→ **YOUR TASK**
Reproduce the records starting at the line that contains "How to enable debugging" and running to the last line, exactly and in full.
::: DATA UNDER STUDY
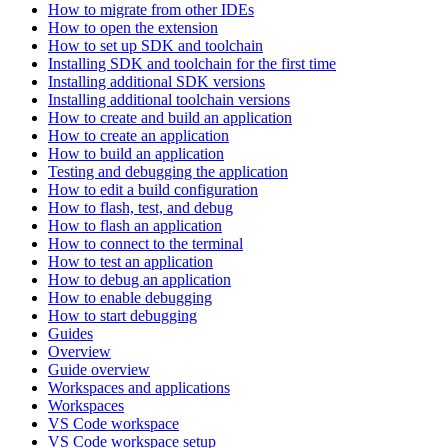
How to migrate from other IDEs
How to open the extension
How to set up SDK and toolchain
Installing SDK and toolchain for the first time
Installing additional SDK versions
Installing additional toolchain versions
How to create and build an application
How to create an application
How to build an application
Testing and debugging the application
How to edit a build configuration
How to flash, test, and debug
How to flash an application
How to connect to the terminal
How to test an application
How to debug an application
How to enable debugging
How to start debugging
Guides
Overview
Guide overview
Workspaces and applications
Workspaces
VS Code workspace
VS Code workspace setup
::::::
→ **SOLUTION FOR THIS TASK**
How to enable debugging
How to start debugging
Guides
Overview
Guide overview
Workspaces and applications
Workspaces
VS Code workspace
VS Code workspace setup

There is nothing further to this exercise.